Generating high-fidelity human videos with specified identities has been a significant challenge in the content generation community. Existing techniques often struggle to strike a balance between training efficiency and identity preservation, either requiring tedious case-by-case fine-tuning or failing to accurately capture the identity details in the video generation process.

ID-Animator: Zero-Shot Identity-Preserving Human Video Generation

In this study, the researchers present ID-Animator, a zero-shot human video generation approach that can perform personalized video generation using a single reference facial image, without the need for further training. ID-Animator builds upon existing diffusion-based video generation backbones, incorporating a face adapter to encode the ID-relevant embeddings from learnable facial latent queries.

To facilitate the extraction of identity information during video generation, the researchers introduce an ID-oriented dataset construction pipeline. This pipeline incorporates a decoupled human attribute and action captioning technique, leveraging a constructed facial image pool.

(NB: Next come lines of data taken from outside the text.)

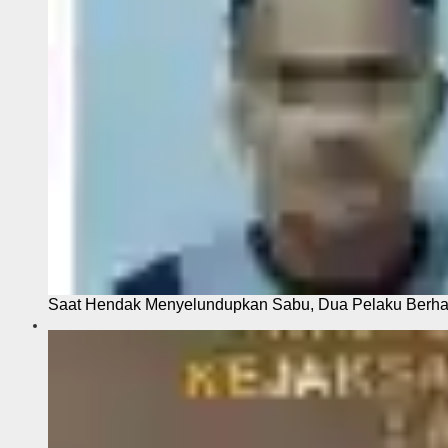
Saat Hendak Menyelundupkan Sabu, Dua Pelaku Berhas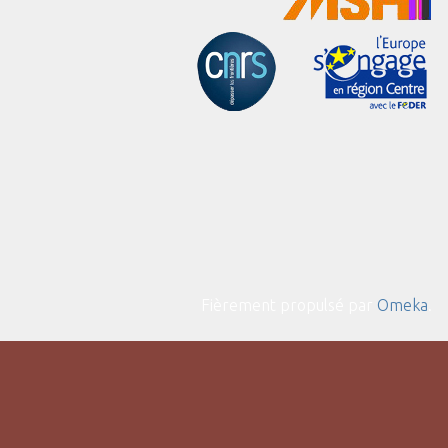
Fièrement propulsé par
Omeka
.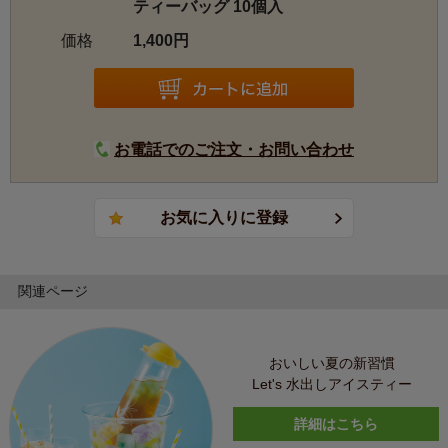
ティーバッグ 10個入
価格
1,400円
お電話でのご注文・お問い合わせ
関連ページ
おいしい夏の新習慣
Let's 水出しアイスティー
詳細はこちら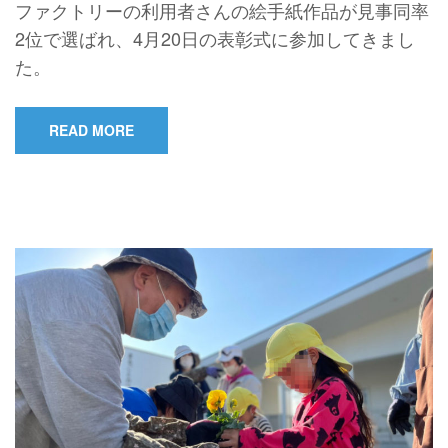
ファクトリーの利用者さんの絵手紙作品が見事同率
2位で選ばれ、4月20日の表彰式に参加してきまし
た。
READ MORE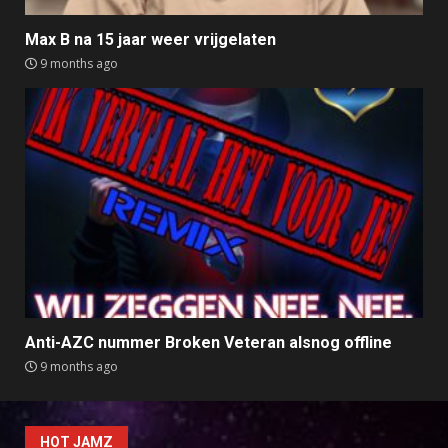
Max B na 15 jaar weer vrijgelaten
9 months ago
Anti-AZC nummer Broken Veteran alsnog offline
9 months ago
HOT JAMZ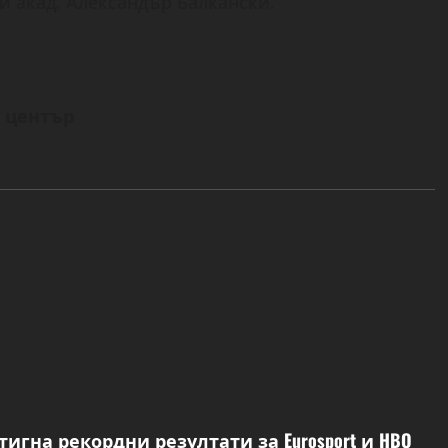
 и акад. Александър Балкански.
 център
остигна рекордни резултати за Eurosport и HBO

Additionally, a random face reference training method is devised to precisely capture the ID-relevant embeddings from reference images, thus improving the fidelity and generalization capacity of the model for ID-specific video generation.

Extensive experiments demonstrate the superiority of ID-Animator in generating personalized human videos over previous models. Moreover, the proposed method is highly compatible with popular pre-trained text-to-video (T2V) models like Animadiff and various community backbone models, showcasing high extensibility in real-world applications where identity preservation is highly desired during video generation.